I think I could forget him. Get amount energy enough to hush him away. Entonces, i wake up from my asleep: he’s comin’ to me. In my wild dream. And, in fact, i always watch him out amazingly whenever i can see him.
Three guys stand there. Atra, Aul and..., him. His back's on me, He walk off. And i can't stand anymore.
I call his name. Completely. My hands lift up, trying to reach him out. He turns his head. Turns his body towards me. He walks to me, leaving the two others. He grabs both my hands. We’re quiet for some minutes. He sees through my eyes. His lips barely smiles, but i can see how his corner lips moved a little. God, i could swear a slight light passed his eyes the time he turned to me. Words spitted out,
“You're the one who called me out that time?”

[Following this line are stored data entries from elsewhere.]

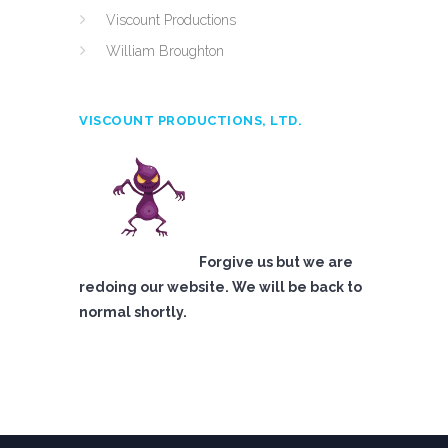
Viscount Productions
William Broughton
VISCOUNT PRODUCTIONS, LTD.
Forgive us but we are
redoing our website. We will be back to
normal shortly.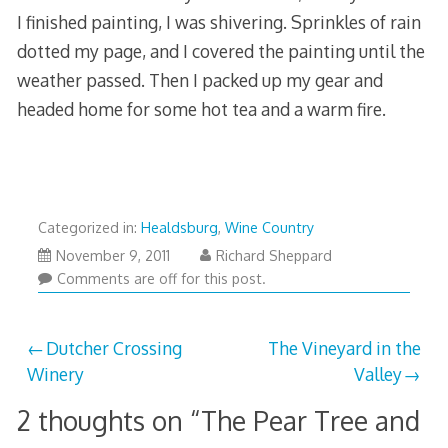
I finished painting, I was shivering. Sprinkles of rain
dotted my page, and I covered the painting until the
weather passed. Then I packed up my gear and
headed home for some hot tea and a warm fire.
Categorized in:
Healdsburg
,
Wine Country
March
November 9, 2011
Richard Sheppard
29,
Comments are off for this post.
2013
Post
Dutcher Crossing
The Vineyard in the
Winery
Valley
navigation
2 thoughts on “
The Pear Tree and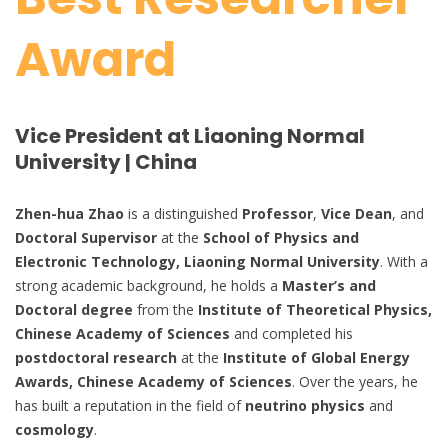
Award
Vice President at Liaoning Normal
University | China
Zhen-hua Zhao
is a distinguished
Professor
,
Vice Dean
, and
Doctoral Supervisor
at the
School of Physics and
Electronic Technology, Liaoning Normal University
. With a
strong academic background, he holds a
Master’s and
Doctoral degree
from the
Institute of Theoretical Physics,
Chinese Academy of Sciences
and completed his
postdoctoral research
at the
Institute of Global Energy
Awards, Chinese Academy of Sciences
. Over the years, he
has built a reputation in the field of
neutrino physics
and
cosmology
.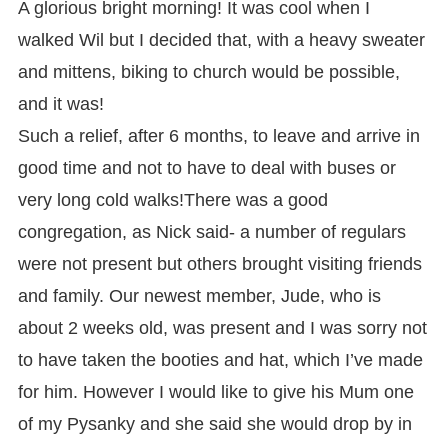
A glorious bright morning! It was cool when I
walked Wil but I decided that, with a heavy sweater
and mittens, biking to church would be possible,
and it was!
Such a relief, after 6 months, to leave and arrive in
good time and not to have to deal with buses or
very long cold walks!
There was a good
congregation, as Nick said- a number of regulars
were not present but others brought visiting friends
and family. Our newest member, Jude, who is
about 2 weeks old, was present and I was sorry not
to have taken the booties and hat, which I’ve made
for him. However I would like to give his Mum one
of my Pysanky and she said she would drop by in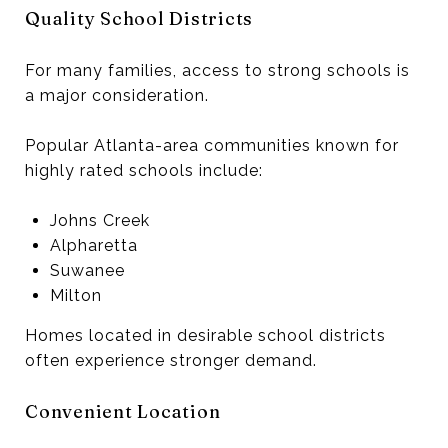
Quality School Districts
For many families, access to strong schools is
a major consideration.
Popular Atlanta-area communities known for
highly rated schools include:
Johns Creek
Alpharetta
Suwanee
Milton
Homes located in desirable school districts
often experience stronger demand.
Convenient Location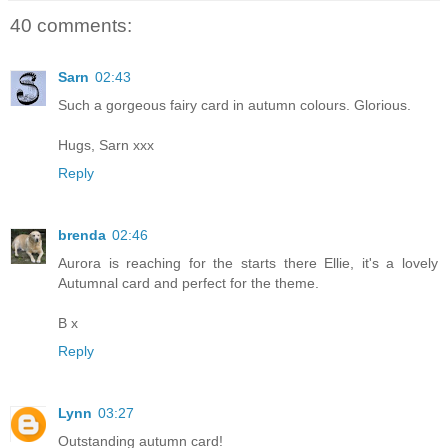
40 comments:
Sarn
02:43
Such a gorgeous fairy card in autumn colours. Glorious.
Hugs, Sarn xxx
Reply
brenda
02:46
Aurora is reaching for the starts there Ellie, it's a lovely
Autumnal card and perfect for the theme.
B x
Reply
Lynn
03:27
Outstanding autumn card!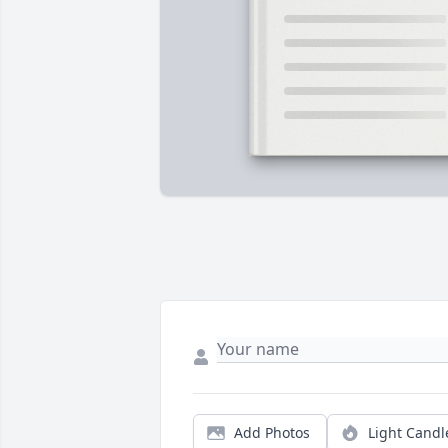
Add Photos
Light Candl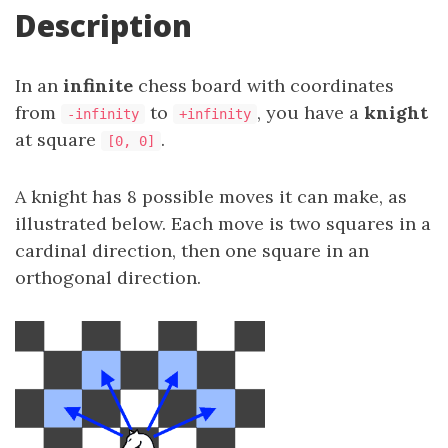
Description
In an
infinite
chess board with coordinates
from
to
, you have a
knight
-infinity
+infinity
at square
.
[0, 0]
A knight has 8 possible moves it can make, as
illustrated below. Each move is two squares in a
cardinal direction, then one square in an
orthogonal direction.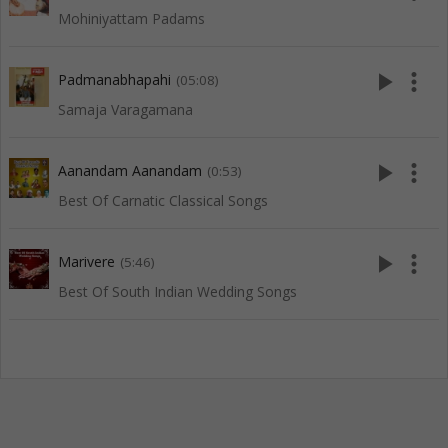
Mohiniyattam Padams
play_arrow
more_vert
Padmanabhapahi
(05:08)
Samaja Varagamana
play_arrow
more_vert
Aanandam Aanandam
(0:53)
Best Of Carnatic Classical Songs
play_arrow
more_vert
Marivere
(5:46)
Best Of South Indian Wedding Songs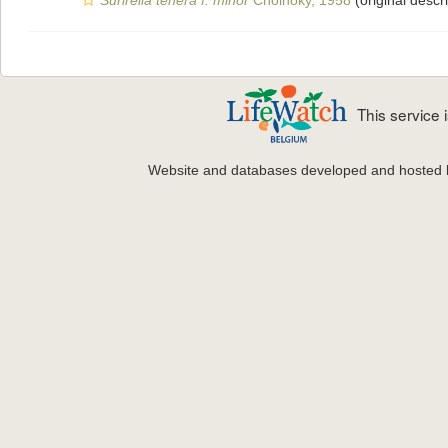
Surirella tenera f. minor
Cholnoky, 1958
(original descri
This service
Website and databases developed and hosted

He directly understands, even beaming after.
“Yeah.”
His hands holds mine. Strong, protecting without being obsessive. I felt i can't ever let my eyes off his.
“Thank you. That's so close. If only you didn't call my name...",
The clench loose a bit, his mimic warms up.
It's quiet again, till every dreams about him gathers up by the edge of my throat. Darn it, i wish i'll never wake up from this.
“I'm glad you hold me back” he confessed.
Embun bercahaya merangkak naik dari perutku ke dada kemudian kepala, meninggalkan ketenteraman dan kesejukan yang melingkupi seluruh tubuhku, seakan baru kali itu embun itu menghinggapiku.
Aku menanggapi sebiasa aku bisa menahan bungkahan di tenggorokanku, “Kali ini aku cukup berani untuk memanggilmu,” twinkling colours in his eyes blinking brighter, “tidak hanya menatapmu”, sambungku jengah, and brighter.... Tiba-tiba aku merasa wajahku memanas.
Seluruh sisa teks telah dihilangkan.